Sous quelle tombe où l’on prie à genoux ?

Et vous, mains qui tendiez les nerfs des colonnettes,

Et vous, doigts qui semiez

De saintes le portail où nichent les ramiers,

Et qui, dans les rayons dont le soleil l’arrose,

Chaque jour encor faites s’éveiller

La rosace, immortelle rose

Que nul vent ne vient effeuiller !

Ô cathédrales d’or, demeures des miracles

Et des soleils de gloire échevelés autour

Des tabernacles

De l’amour !

Vous qui retentissez toujours de ses oracles,

Vaisseaux délicieux qui voguez vers le jour !

Vous qui sacrez les rois, grandes et nobles dames,

Qui réchauffez les cœurs et recueillez les âmes

Sous votre vêtement fait en forme de croix !

Vous qui voyez, ô souveraines,

La ville à vos genoux courber ses toits !

Vous dont les cloches sont, fières de leurs marraines,

Comme un bijou sonore à l’oreille des reines !

Vous dont les beaux pieds sont de marbre pur !

Vous dont les voiles

Sont d’azur !

Vous dont la couronne est d’étoiles !

Sous vos habits de fête ou vos robes de deuil,

Vous êtes belles sans orgueil !

Vous montez sans orgueil vos marches en spirales

Qui conduisent au bord du ciel,

Ô magnifiques cathédrales,

Chaumières de Jésus, Bethléem éternel !

Si longues, qu’un brouillard léger toujours les voile ;

Si douces, que la lampe y ressemble à l’étoile,

Les nefs aux silences amis,

Dans l’air sombre des soirs, dans les bancs endormis,

Comptent les longs soupirs dont tremble un écho chaste

Et voient les larmes d’or où l’âme se répand,

Sous l’œil d’un Christ qui semble, en son calvaire vaste,

Un grand oiseau blessé dont l’aile lasse pend.
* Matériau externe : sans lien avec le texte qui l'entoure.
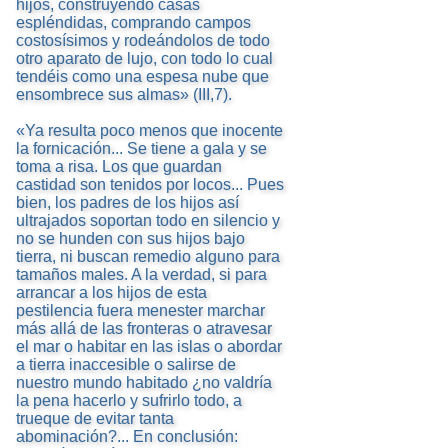
hijos, construyendo casas
espléndidas, comprando campos
costosísimos y rodeándolos de todo
otro aparato de lujo, con todo lo cual
tendéis como una espesa nube que
ensombrece sus almas» (III,7).
«Ya resulta poco menos que inocente
la fornicación... Se tiene a gala y se
toma a risa. Los que guardan
castidad son tenidos por locos... Pues
bien, los padres de los hijos así
ultrajados soportan todo en silencio y
no se hunden con sus hijos bajo
tierra, ni buscan remedio alguno para
tamaños males. A la verdad, si para
arrancar a los hijos de esta
pestilencia fuera menester marchar
más allá de las fronteras o atravesar
el mar o habitar en las islas o abordar
a tierra inaccesible o salirse de
nuestro mundo habitado ¿no valdría
la pena hacerlo y sufrirlo todo, a
trueque de evitar tanta
abominación?... En conclusión:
Ah ! bienheureux le cœur qui, dans les sanctuaires,

Près des cierges fleuris qu’allument les prières,

Souvent, dans l’encens bleu, vers le Seigneur monta,

Et qui, dans les parfums mystiques, écouta

Ce que disent les croix, les clous et les suaires,

Et ce que dit la paix du confessionnal,

Oreille de l’amour que l’homme connaît mal ! …

Avec sa grille étroite et son ombre sévère,

Ô sages, qui parliez autour du Parthénon,

Le confessionnal, c’est la maison de verre

À qui Socrate rêve et qui manque à Zénon !

Grandes ombres du Styx, me répondrez-vous: non ?…

Ce que disent les cathédrales,

Soit qu’un baptême y jase au bord des eaux lustrales,

Soit qu’au peuple, autour d’un cercueil,

Un orgue aux ondes sépulcrales

Y verse un vin funèbre et l’ivresse du deuil,

Soit que la foule autour des tables

S’y presse aux repas délectables,

Soit qu’un prêtre vêtu de blanc

Y rayonne au fond de sa chaise,

Soit que la chaire y tonne ou soit qu’elle se taise,

Heureux le cœur qui l’écoute en tremblant !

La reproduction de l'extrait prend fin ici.